A sample of 216 elementary school children with ADHD and RD will be recruited across two sites and randomly assigned to one of three groups:
- Disorder-specific ADHD treatment (careful medication management + behavioral parent training).
- Disorder-specific RD treatment (highly intensive reading instruction)
- The combination of ADHD and RD treatments
Pre- and post-intervention measures will be used to evaluate a variety of behavioral and academic outcomes including ADHD symptomatology and word reading abilities.

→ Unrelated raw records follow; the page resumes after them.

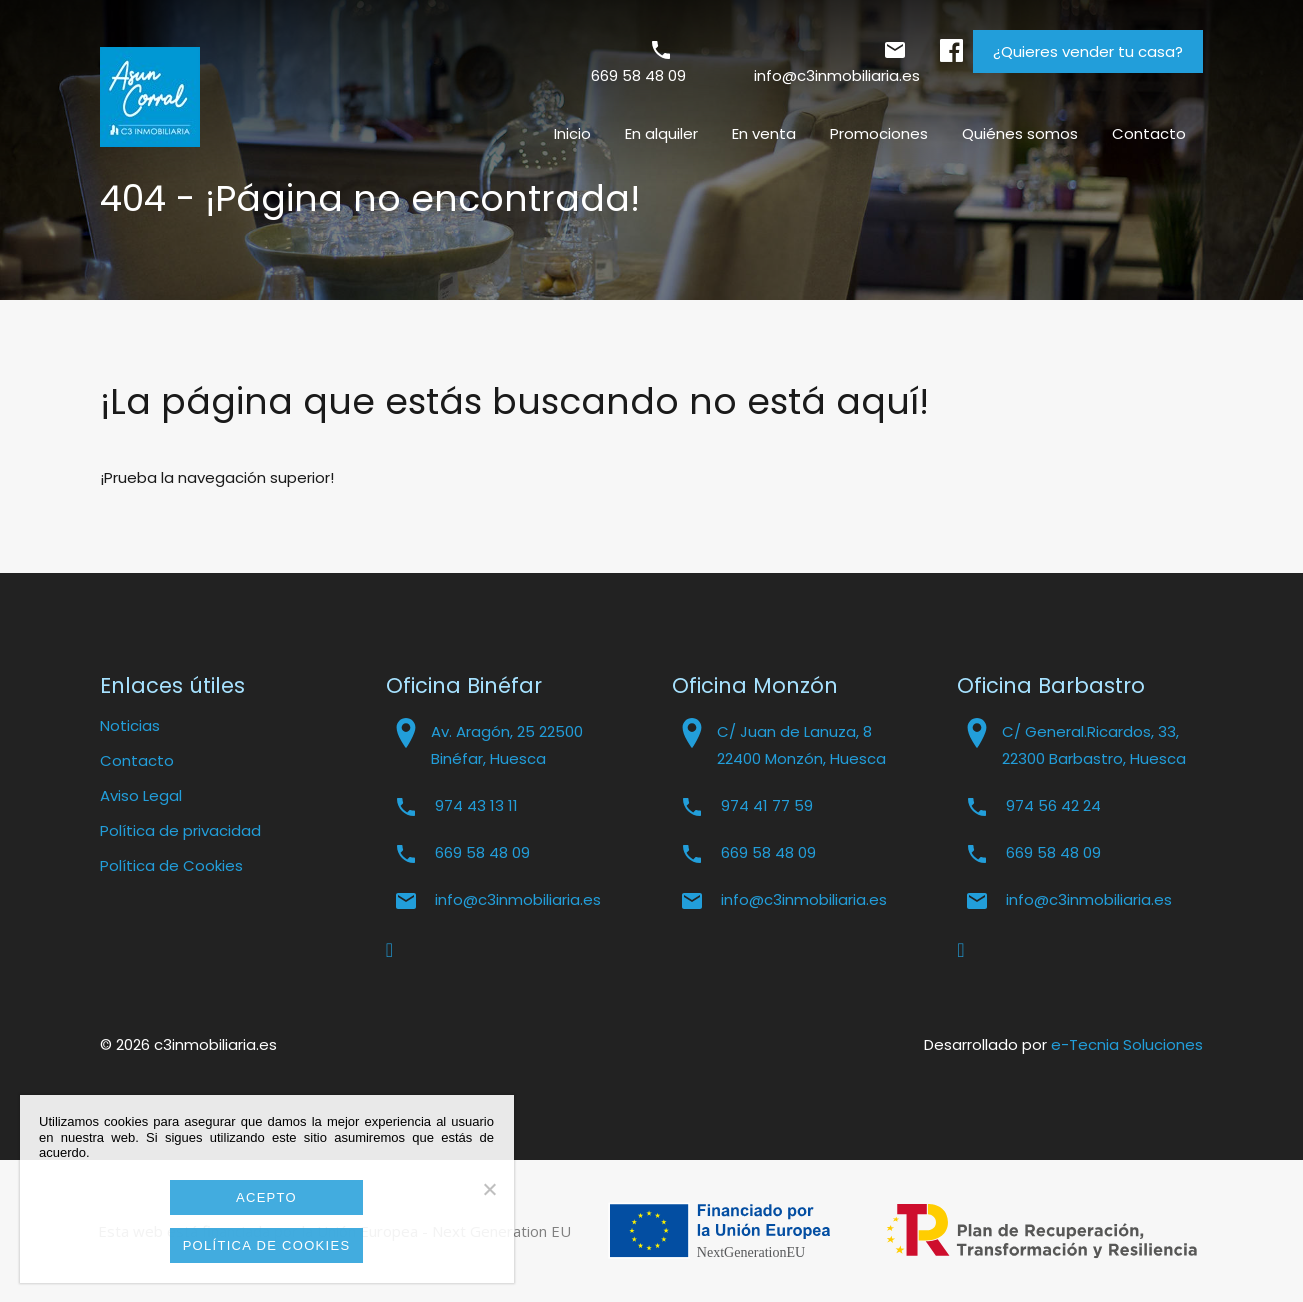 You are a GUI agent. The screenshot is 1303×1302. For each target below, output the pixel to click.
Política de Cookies (171, 865)
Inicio (572, 133)
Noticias (130, 725)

We address three specific aims:
- Aim 1 (disorder-specific treatment) involves the examination of the relative benefits of providing either disorder-specific ADHD or RD treatment to children with comorbid ADHD / RD.
- Aim 2 (combined treatment) addresses whether intensive reading intervention + careful medication management and behavioral intervention are more effective than either of these interventions alone for improving word reading and decreasing ADHD symptomatology in children with ADHD and RD.
- Aim 3 (moderators) involves the examination of variables that may moderate disorder specific treatment response in children with comorbid ADHD and RD. We expect that outcomes may be moderated by variables such as demographic variables (e.g., SES) and severity of ADHD and reading impairment.